• Deal said to include purchase of some credit businesses
  • CRT stopped trading Treasuries, mortgages in past 12 months

Cowen Group Inc., the New York-based boutique investment firm, is finalizing terms of a deal to buy portions of broker-dealer CRT Capital Group, people with knowledge of the matter said.

Cowen would buy at least six CRT teams, including corporate-credit sales and trading, high-yield and distressed research, and emerging-markets credit, said the people, who asked not to be identified because the talks are private. The deal would also include special-situations equities operations and smaller businesses that trade private securities and bankrupt companies’ liabilities, two people said.

The firms are discussing how many employees of those businesses would be asked to transfer, according to the people, who said the number could be about 50.
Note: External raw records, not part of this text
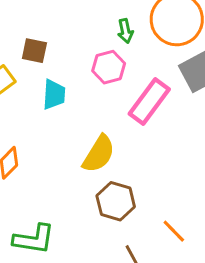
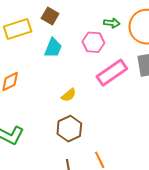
green arrow: (125, 31) -> (112, 23), turned -91
yellow semicircle: (99, 154) -> (69, 95), size x0.6

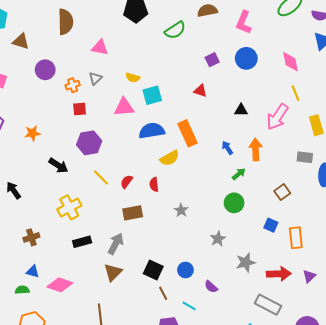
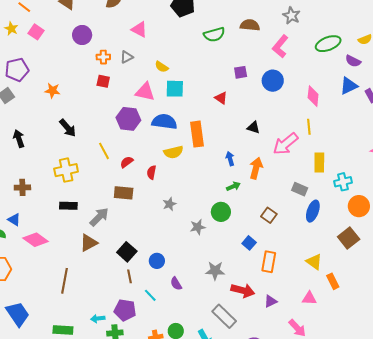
purple hexagon: (89, 143) -> (128, 119), moved
brown square: (282, 192) -> (269, 215), turned -35
gray star: (218, 239) -> (198, 227), moved

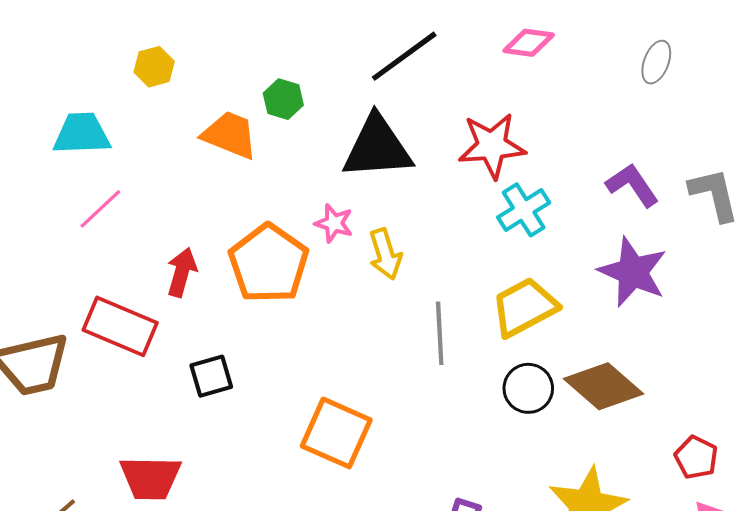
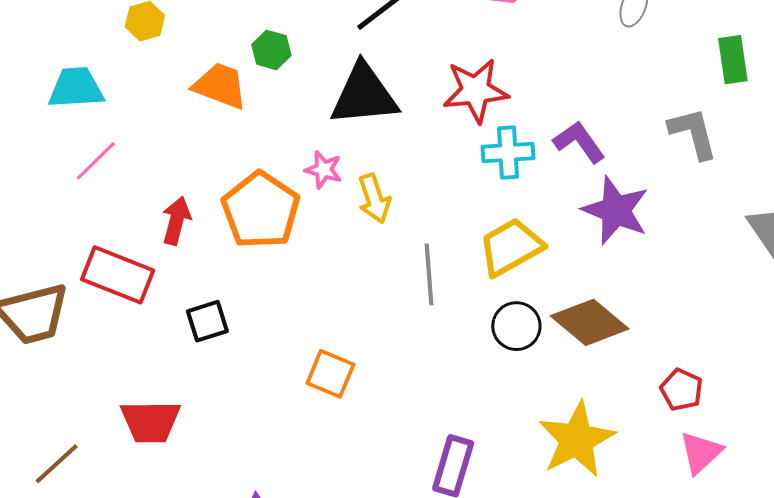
purple L-shape: (632, 185) -> (579, 142), moved
cyan cross: (524, 210) -> (508, 152), turned 30
orange square: (336, 433) -> (330, 374), size x0.7

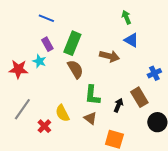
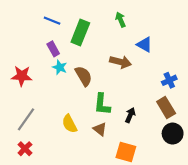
green arrow: (126, 17) -> (120, 20), moved
green rectangle: (72, 43) -> (80, 33), moved
cyan star: (39, 61) -> (60, 67), moved
brown rectangle: (139, 97) -> (166, 107), moved
red cross: (44, 126) -> (25, 149), moved

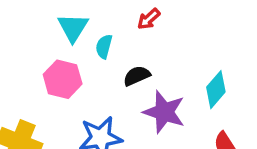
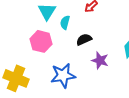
purple star: (164, 112) -> (100, 60), size x0.7

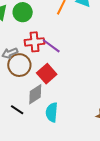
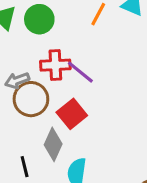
gray diamond: (35, 94) -> (53, 144), turned -35
black line: (17, 110) -> (25, 167), turned 40

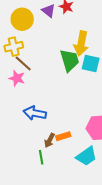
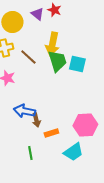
yellow arrow: (81, 43) -> (52, 44), moved
brown line: (23, 63) -> (28, 57), moved
brown arrow: (50, 140) -> (36, 120), moved, turned -40

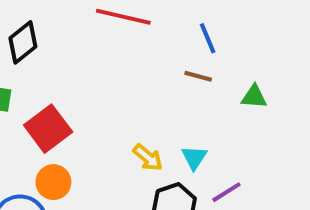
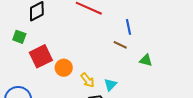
orange circle: (53, 182) -> (64, 68), moved

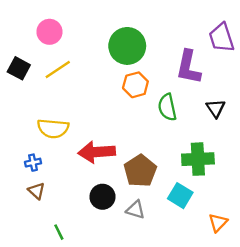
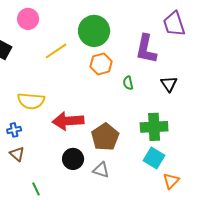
yellow line: (58, 70) -> (56, 51), moved
green semicircle: (167, 107) -> (128, 83), size x0.6
cyan square: (180, 196) -> (154, 158), moved

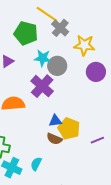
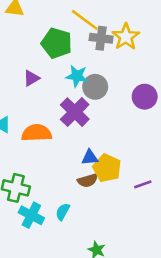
gray cross: (60, 28) -> (101, 38), turned -36
yellow star: (84, 45) -> (126, 37), moved, turned 30
brown semicircle: (54, 139) -> (88, 180), turned -42

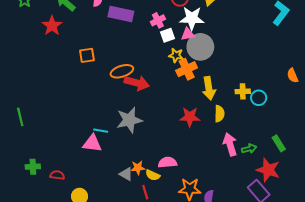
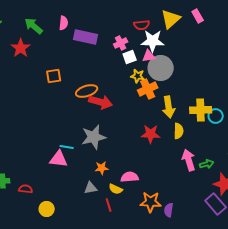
yellow cross: (243, 91) -> (201, 110), size x1.5
orange star: (138, 168) -> (102, 168), moved
gray triangle: (126, 174) -> (91, 188), turned -40

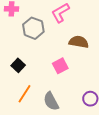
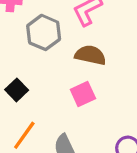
brown semicircle: (79, 42) -> (90, 55), moved

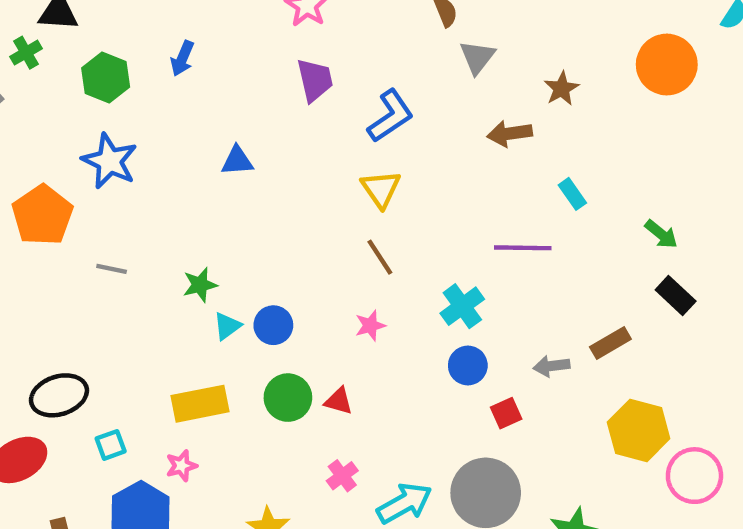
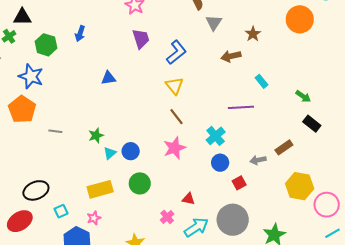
blue star: (110, 161) -> (31, 76), moved
pink star: (370, 326) -> (174, 148), size x1.6
red triangle: (339, 401) -> (188, 199), moved

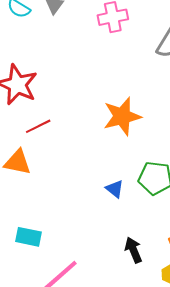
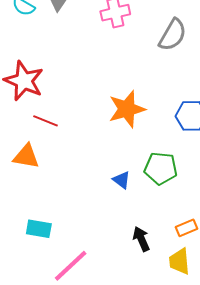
red line: (38, 126) -> (45, 121), turned 50

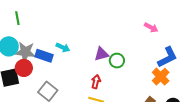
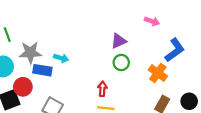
gray star: (25, 52) -> (30, 53), moved
purple triangle: (101, 54) -> (119, 41), moved
orange cross: (161, 77) -> (158, 73), moved

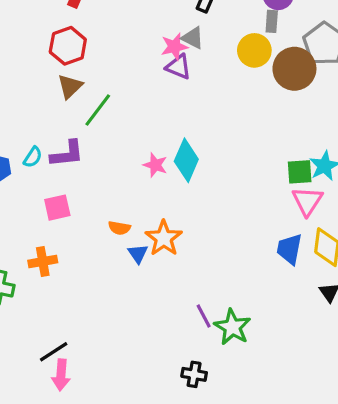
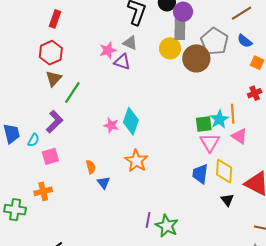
gray rectangle: (272, 21) -> (180, 29), size x1.5
pink star: (174, 47) -> (108, 50), moved
purple L-shape: (67, 154) -> (54, 122), turned -35
cyan semicircle: (33, 157) -> (33, 140), moved
orange semicircle: (119, 228) -> (91, 167), turned -112
orange star: (164, 238) -> (136, 161), moved
purple line: (204, 316) -> (148, 220), turned 42

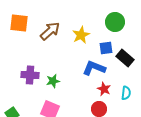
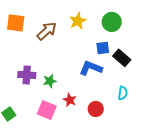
yellow star: (81, 35) -> (78, 21), moved
red star: (104, 89) -> (70, 100), moved

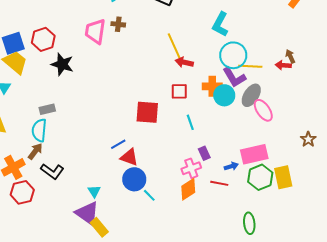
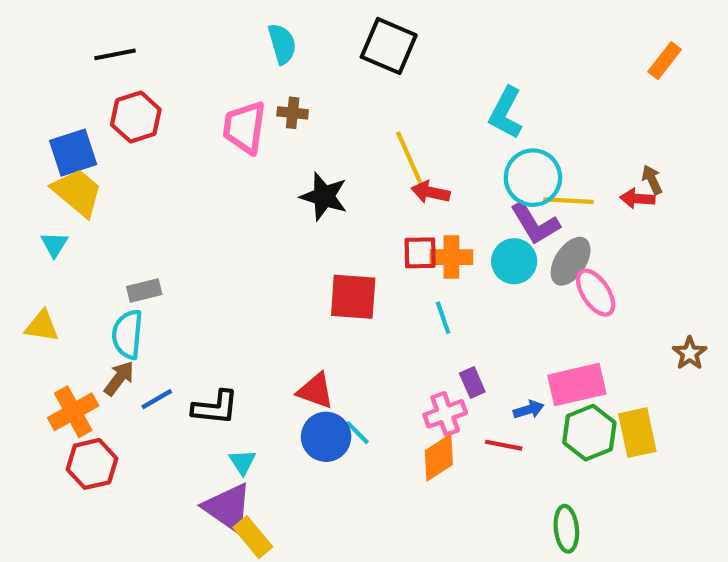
red hexagon: (43, 39) -> (136, 117), moved
black star: (62, 64) -> (324, 196), moved
orange cross: (212, 86) -> (451, 257), moved
blue line: (118, 144) -> (157, 399), moved
black L-shape: (52, 171) -> (215, 408), moved, turned -30
cyan line: (149, 195) -> (357, 433), moved

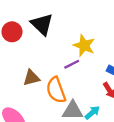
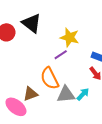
brown triangle: (31, 78) -> (30, 94), moved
Small companies such as CRT, which is led by former Lehman Brothers Holdings Inc. executive Theodore Janulis, have tried to wrest trading business from large Wall Street banks in the years since the financial crisis. In the past 12 months, CRT has exited or scaled back trading operations in mortgage bonds and U.S. Treasuries. The company is backed by private-equity firm Aquiline Capital Partners.

Sterne Agee

“The company doesn’t comment on rumors or speculation,” said Daniel Gagnier, a spokesman for Cowen at Sard Verbinnen & Co.

John Nielsen, general counsel at Stamford, Connecticut-based CRT Capital, and Alex Yankus, a spokesman for Aquiline at Brunswick Group, had no comment.

The people didn’t discuss prospects for CRT’s much larger equities operation, which used to be part of Sterne Agee Group Inc. CRT acquired the 170-person business a year ago from Stifel Financial Corp. for an undisclosed amount.

Equity trading has slumped in the U.S. since the purchase. Revenue from the business this quarter at Bank of America Corp. will be 11 percent to 12 percent less compared with a year ago, people with knowledge of the matter said last week. Citigroup Inc. said this week that first-quarter revenue from trading stocks and bonds will probably drop 15 percent.